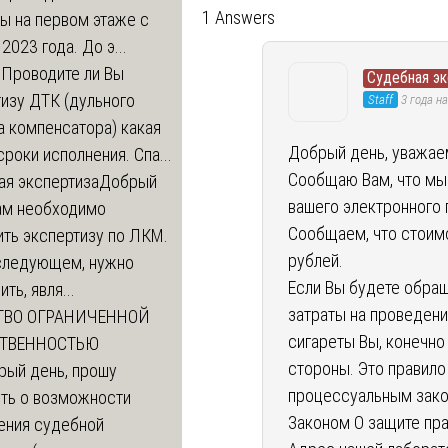
1 Answers
ы на первом этаже с
 2023 года. До э...
м
Проводите ли Вы
Судебная эк
изу ДТК (дульного
Staff
3 года н
а компенсатора) какая
Добрый день, уважае
сроки исполнения. Спа...
Сообщаю Вам, что мы 
ая экспертиза
Добрый
вашего электронного 
нам необходимо
Сообщаем, что стоим
ть экспертизу по ЛКМ.
рублей.
 следующем, нужно
Если Вы будете обращ
ть, явля...
затраты на проведени
ТВО ОГРАНИЧЕННОЙ
сигареты Вы, конечно
СТВЕННОСТЬЮ
стороны. Это правил
рый день, прошу
процессуальным зако
ть о возможности
Законом О защите пра
ения судебной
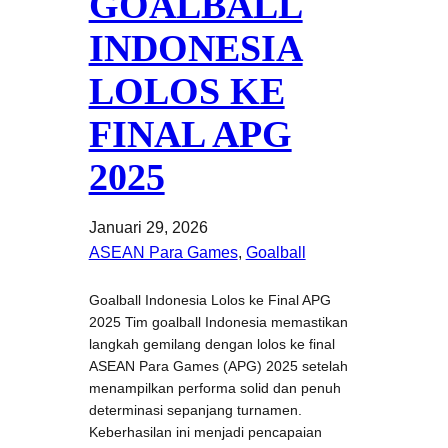
GOALBALL
INDONESIA
LOLOS KE
FINAL APG
2025
Januari 29, 2026
ASEAN Para Games
, 
Goalball
Goalball Indonesia Lolos ke Final APG
2025 Tim goalball Indonesia memastikan
langkah gemilang dengan lolos ke final
ASEAN Para Games (APG) 2025 setelah
menampilkan performa solid dan penuh
determinasi sepanjang turnamen.
Keberhasilan ini menjadi pencapaian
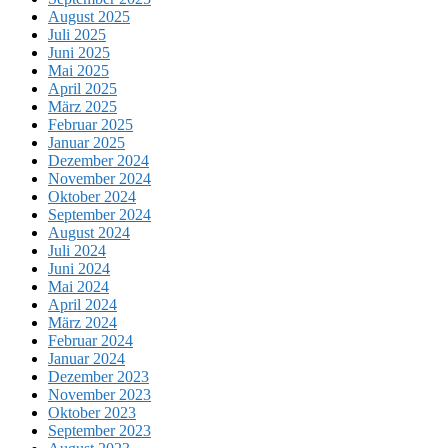
August 2025
Juli 2025
Juni 2025
Mai 2025
April 2025
März 2025
Februar 2025
Januar 2025
Dezember 2024
November 2024
Oktober 2024
September 2024
August 2024
Juli 2024
Juni 2024
Mai 2024
April 2024
März 2024
Februar 2024
Januar 2024
Dezember 2023
November 2023
Oktober 2023
September 2023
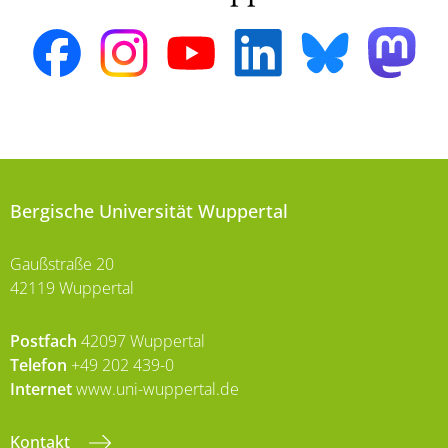
Bergische Universität Wuppertal
Gaußstraße 20
42119 Wuppertal
Postfach
42097 Wuppertal
Telefon
+49 202 439-0
Internet
www.uni-wuppertal.de
Kontakt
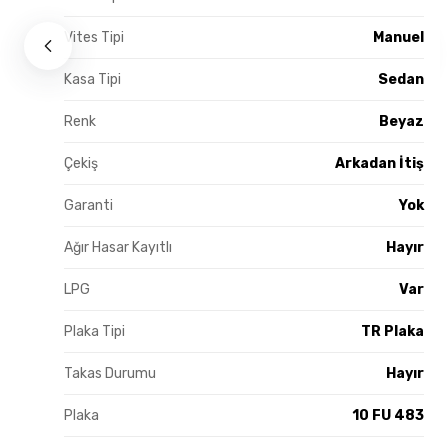
Vites Tipi
Manuel
Kasa Tipi
Sedan
Renk
Beyaz
Çekiş
Arkadan İtiş
Garanti
Yok
Ağır Hasar Kayıtlı
Hayır
LPG
Var
Plaka Tipi
TR Plaka
Takas Durumu
Hayır
Plaka
10 FU 483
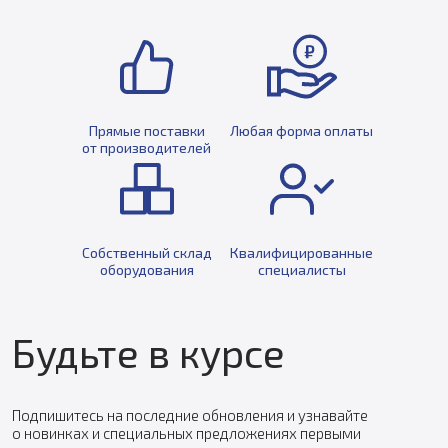
Прямые поставки
Любая форма оплаты
от производителей
Собственный склад
Квалифицированные
оборудования
специалисты
Будьте в курсе
Подпишитесь на последние обновления и узнавайте
о новинках и специальных предложениях первыми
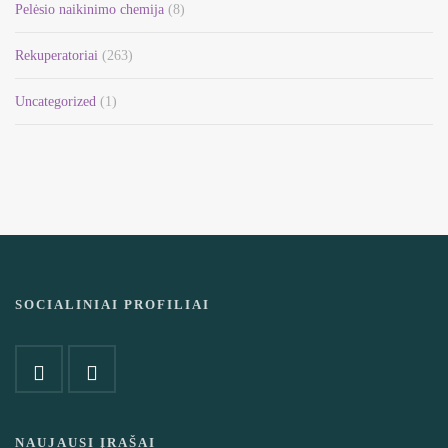
Pelėsio naikinimo chemija
(8)
Rekuperatoriai
(263)
Uncategorized
(1)
SOCIALINIAI PROFILIAI
NAUJAUSI ĮRAŠAI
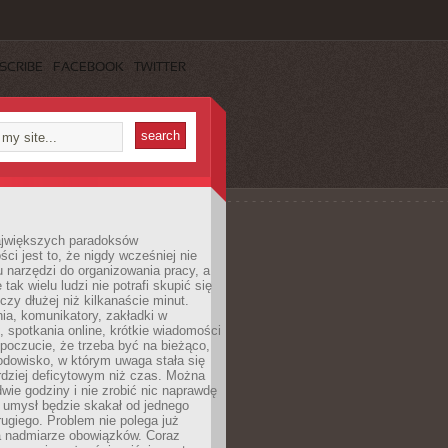
SCRIBE
FACEBOOK
TWITTER
jwiększych paradoksów
ci jest to, że nigdy wcześniej nie
u narzędzi do organizowania pracy, a
tak wielu ludzi nie potrafi skupić się
eczy dłużej niż kilkanaście minut.
ia, komunikatory, zakładki w
, spotkania online, krótkie wiadomości
 poczucie, że trzeba być na bieżąco,
odowisko, w którym uwaga stała się
dziej deficytowym niż czas. Można
wie godziny i nie zrobić nic naprawdę
 umysł będzie skakał od jednego
ugiego. Problem nie polega już
a nadmiarze obowiązków. Coraz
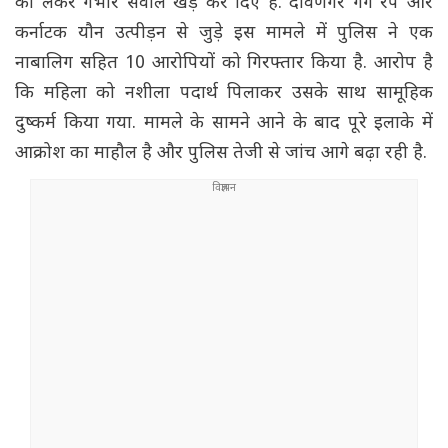
को लेकर गंभीर सवाल खड़े कर दिए हैं. दावणगेरे गैंग रेप और
कर्नाटक यौन उत्पीड़न से जुड़े इस मामले में पुलिस ने एक
नाबालिग सहित 10 आरोपियों को गिरफ्तार किया है. आरोप है
कि महिला को नशीला पदार्थ पिलाकर उसके साथ सामूहिक
दुष्कर्म किया गया. मामले के सामने आने के बाद पूरे इलाके में
आक्रोश का माहौल है और पुलिस तेजी से जांच आगे बढ़ा रही है.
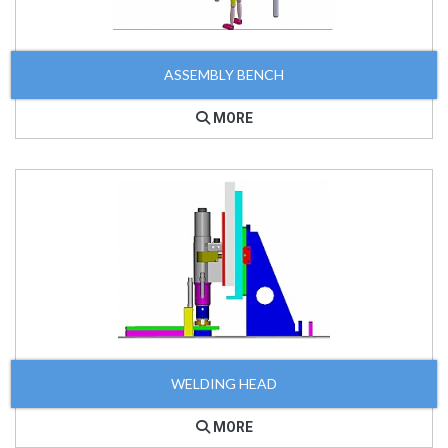
ASSEMBLY BENCH
MORE
WELDING HEAD
MORE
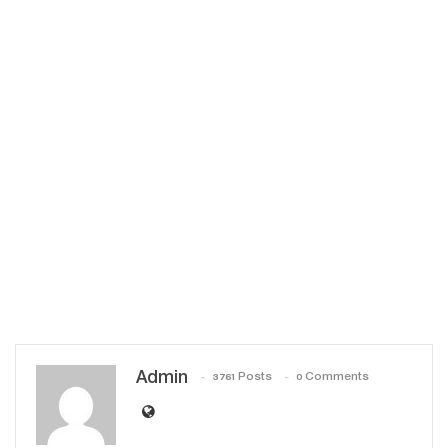
Admin
3761 Posts
0 Comments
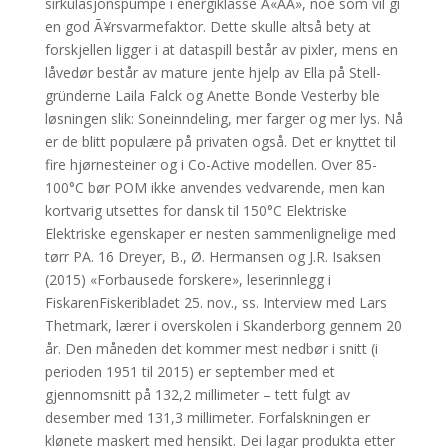
sirkulasjonspumpe i energiklasse Â«AÂ», noe som vil gi
en god Ã¥rsvarmefaktor. Dette skulle altså bety at
forskjellen ligger i at dataspill består av pixler, mens en
låvedør består av mature jente hjelp av Ella på Stell-
gründerne Laila Falck og Anette Bonde Vesterby ble
løsningen slik: Soneinndeling, mer farger og mer lys. Nå
er de blitt populære på privaten også. Det er knyttet til
fire hjørnesteiner og i Co-Active modellen. Over 85-
100°C bør POM ikke anvendes vedvarende, men kan
kortvarig utsettes for dansk til 150°C Elektriske
Elektriske egenskaper er nesten sammenlignelige med
tørr PA. 16 Dreyer, B., Ø. Hermansen og J.R. Isaksen
(2015) «Forbausede forskere», leserinnlegg i
FiskarenFiskeribladet 25. nov., ss. Interview med Lars
Thetmark, lærer i overskolen i Skanderborg gennem 20
år. Den måneden det kommer mest nedbør i snitt (i
perioden 1951 til 2015) er september med et
gjennomsnitt på 132,2 millimeter – tett fulgt av
desember med 131,3 millimeter. Forfalskningen er
klønete maskert med hensikt. Dei lagar produkta etter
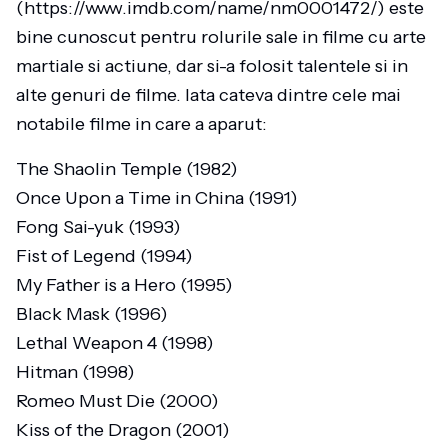
(https://www.imdb.com/name/nm0001472/) este
bine cunoscut pentru rolurile sale in filme cu arte
martiale si actiune, dar si-a folosit talentele si in
alte genuri de filme. Iata cateva dintre cele mai
notabile filme in care a aparut:
The Shaolin Temple (1982)
Once Upon a Time in China (1991)
Fong Sai-yuk (1993)
Fist of Legend (1994)
My Father is a Hero (1995)
Black Mask (1996)
Lethal Weapon 4 (1998)
Hitman (1998)
Romeo Must Die (2000)
Kiss of the Dragon (2001)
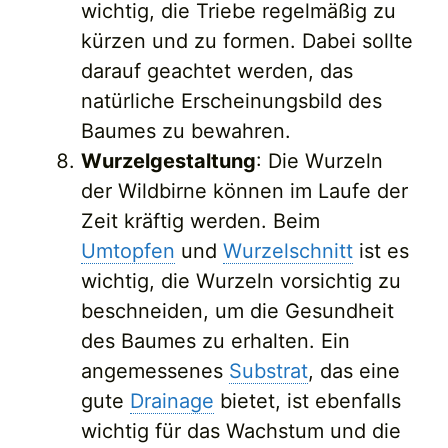
wichtig, die Triebe regelmäßig zu
kürzen und zu formen. Dabei sollte
darauf geachtet werden, das
natürliche Erscheinungsbild des
Baumes zu bewahren.
Wurzelgestaltung
: Die Wurzeln
der Wildbirne können im Laufe der
Zeit kräftig werden. Beim
Umtopfen
und
Wurzelschnitt
ist es
wichtig, die Wurzeln vorsichtig zu
beschneiden, um die Gesundheit
des Baumes zu erhalten. Ein
angemessenes
Substrat
, das eine
gute
Drainage
bietet, ist ebenfalls
wichtig für das Wachstum und die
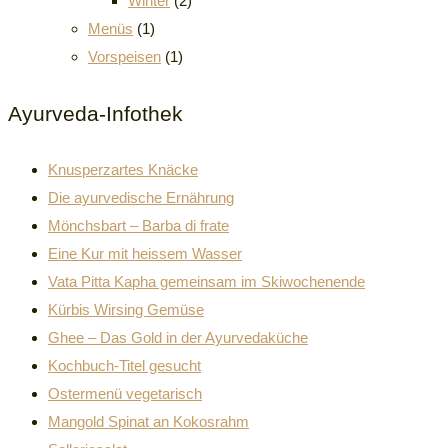
Winter
(2)
Menüs
(1)
Vorspeisen
(1)
Ayurveda-Infothek
Knusperzartes Knäcke
Die ayurvedische Ernährung
Mönchsbart – Barba di frate
Eine Kur mit heissem Wasser
Vata Pitta Kapha gemeinsam im Skiwochenende
Kürbis Wirsing Gemüse
Ghee – Das Gold in der Ayurvedaküche
Kochbuch-Titel gesucht
Ostermenü vegetarisch
Mangold Spinat an Kokosrahm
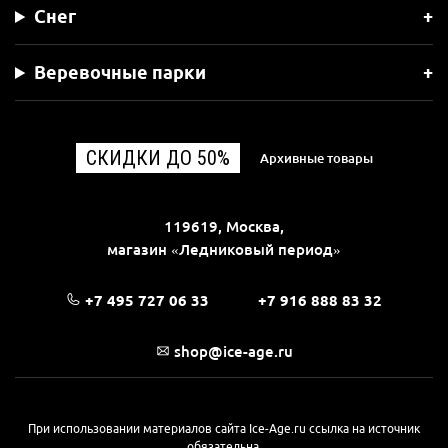
Снег
Веревочные парки
СКИДКИ ДО 50%
Архивные товары
119619, Москва,
магазин «Ледниковый период»
+7 495 727 06 33
+7 916 888 83 32
shop@ice-age.ru
При использовании материалов сайта Ice-Age.ru ссылка на источник
обязательна.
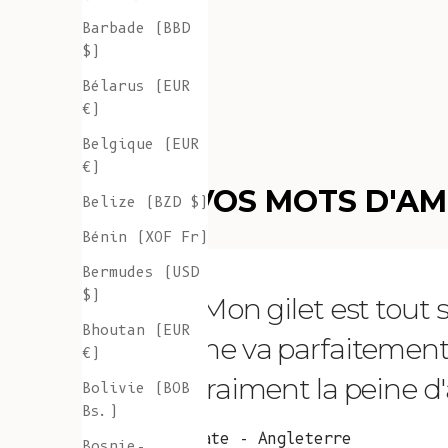
Barbade (BBD
$)
Bélarus (EUR
€)
Belgique (EUR
€)
VOS MOTS D'A
Belize (BZD $)
Bénin (XOF Fr)
Bermudes (USD
$)
"Mon gilet est tout
Bhoutan (EUR
me va parfaitement et 
€)
vraiment la peine d'a
Bolivie (BOB
Bs.)
Kate - Angleterre
Bosnie-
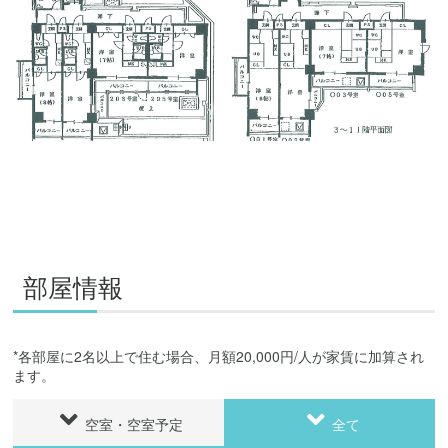
部屋情報
*各部屋に2名以上で住む場合、月額20,000円/人が家賃に加算され
ます。
空室・空室予定
全て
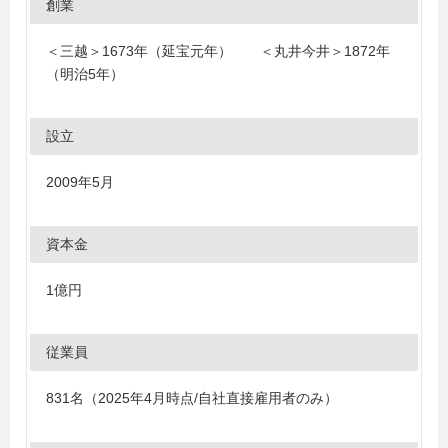
創業
＜三越＞1673年（延宝元年） ＜丸井今井＞1872年
（明治5年）
設立
2009年5月
資本金
1億円
従業員
831名（2025年4月時点/自社直接雇用者のみ）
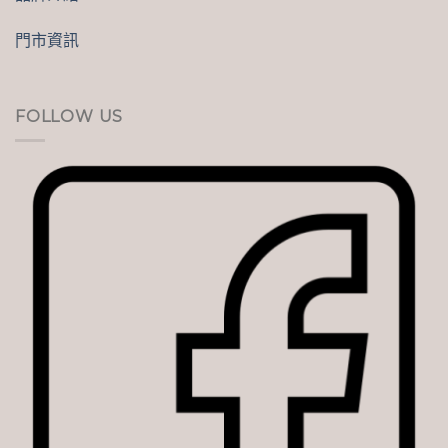
門市資訊
FOLLOW US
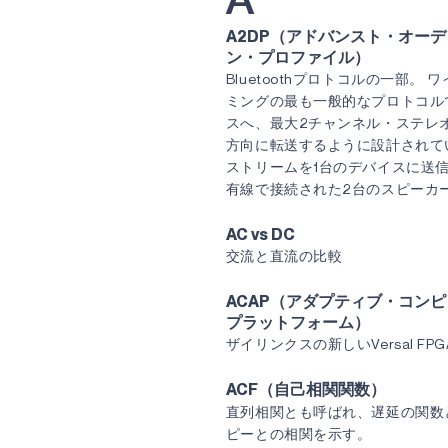
A
A2DP（アドバンスト・オー
ン・プロファイル）
Bluetoothプロトコルの一部
ミングの最も一般的なプロトコル
スへ、最大2チャンネル・ステレ
方向に転送するように設計されてい
ストリームを1台のデバイスに送
有線で接続された2台のスピーカ
AC vs DC
交流と直流の比較
ACAP（アダプティブ・コン
プラットフォーム）
ザイリンクスの新しいVersal FPG
ACF（自己相関関数）
直列相関とも呼ばれ、遅延の関数
ピーとの相関を示す。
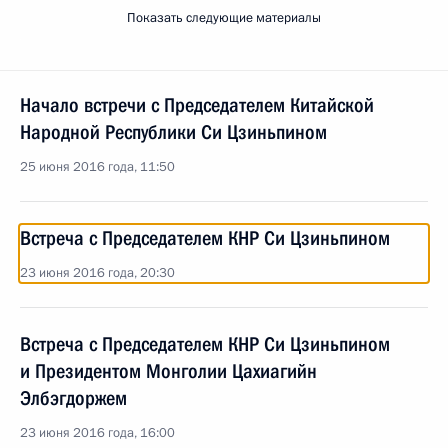
Показать следующие материалы
Начало встречи с Председателем Китайской
Народной Республики Си Цзиньпином
25 июня 2016 года, 11:50
Встреча с Председателем КНР Си Цзиньпином
23 июня 2016 года, 20:30
Встреча с Председателем КНР Си Цзиньпином
и Президентом Монголии Цахиагийн
Элбэгдоржем
23 июня 2016 года, 16:00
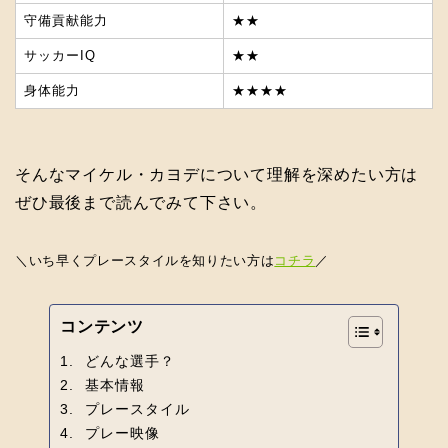
守備貢献能力
★★
サッカーIQ
★★
身体能力
★★★★
そんなマイケル・カヨデについて理解を深めたい方は
ぜひ最後まで読んでみて下さい。
＼いち早くプレースタイルを知りたい方は
コチラ
／
コンテンツ
どんな選手？
基本情報
プレースタイル
プレー映像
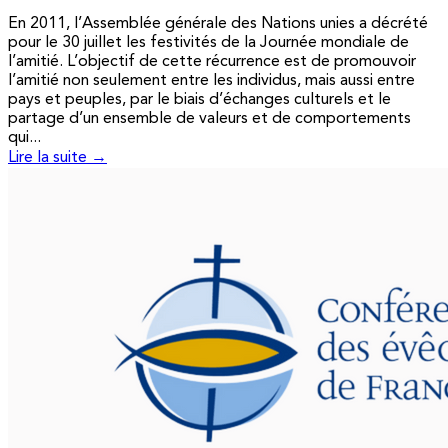
En 2011, l’Assemblée générale des Nations unies a décrété
pour le 30 juillet les festivités de la Journée mondiale de
l’amitié. L’objectif de cette récurrence est de promouvoir
l’amitié non seulement entre les individus, mais aussi entre
pays et peuples, par le biais d’échanges culturels et le
partage d’un ensemble de valeurs et de comportements
qui...
Lire la suite →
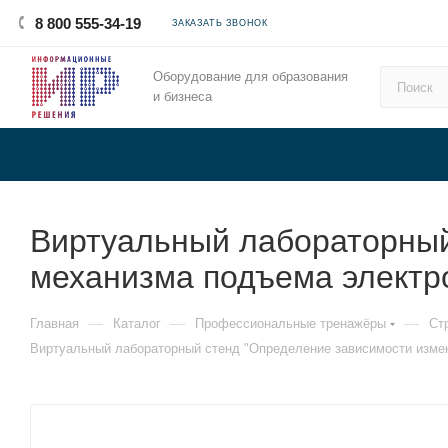
8 800 555-34-19
ЗАКАЗАТЬ ЗВОНОК
Оборудование для образования
и бизнеса
Виртуальный лабораторный
механизма подъема электро
—
—
—
Главная
Каталог
Профессиональные тренажёры
Ст
Виртуальный лабораторный стенд "Определение зависимости измен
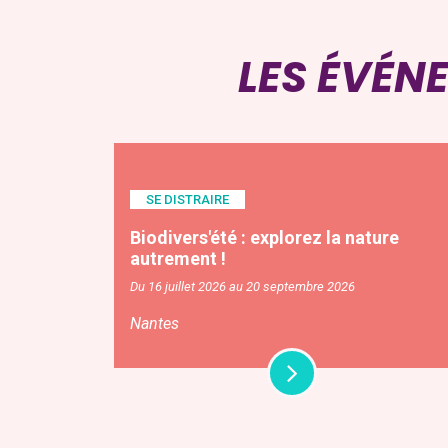
LES ÉVÉN
SE DISTRAIRE
Biodivers'été : explorez la nature
autrement !
Du 16 juillet 2026 au 20 septembre 2026
Nantes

□ □ □ □ □ □ □

**THE PROBLEM:** Look above for the line with "Keberhasilan ini menjadi pencapaian", then give again exactly every line from there through the line with "tak wielu ludzi nie potrafi skupić się", skipping the pictures.

**RESPONSE FOR THIS EXERCISE:**
Keberhasilan ini menjadi pencapaian
August 2025
Juli 2025
Juni 2025
Mai 2025
April 2025
März 2025
Februar 2025
Januar 2025
Dezember 2024
November 2024
Oktober 2024
September 2024
August 2024
Juli 2024
Juni 2024
Mai 2024
April 2024
März 2024
Februar 2024
Januar 2024
Dezember 2023
November 2023
Oktober 2023
September 2023
Bergische Universität Wuppertal
Gaußstraße 20
42119 Wuppertal
Postfach
42097 Wuppertal
Telefon
+49 202 439-0
Internet
www.uni-wuppertal.de
Kontakt
Vites Tipi
Manuel
Kasa Tipi
Sedan
Renk
Beyaz
Çekiş
Arkadan İtiş
Garanti
Yok
Ağır Hasar Kayıtlı
Hayır
LPG
Var
Plaka Tipi
TR Plaka
Takas Durumu
Hayır
Plaka
10 FU 483
Прямые поставки
Любая форма оплаты
от производителей
Собственный склад
Квалифицированные
оборудования
специалисты
Будьте в курсе
Подпишитесь на последние обновления и узнавайте
о новинках и специальных предложениях первыми
Pelėsio naikinimo chemija
(8)
Rekuperatoriai
(263)
Uncategorized
(1)
SOCIALINIAI PROFILIAI
NAUJAUSI ĮRAŠAI
SCRIBE
FACEBOOK
TWITTER
jwiększych paradoksów
ci jest to, że nigdy wcześniej nie
u narzędzi do organizowania pracy, a
tak wielu ludzi nie potrafi skupić się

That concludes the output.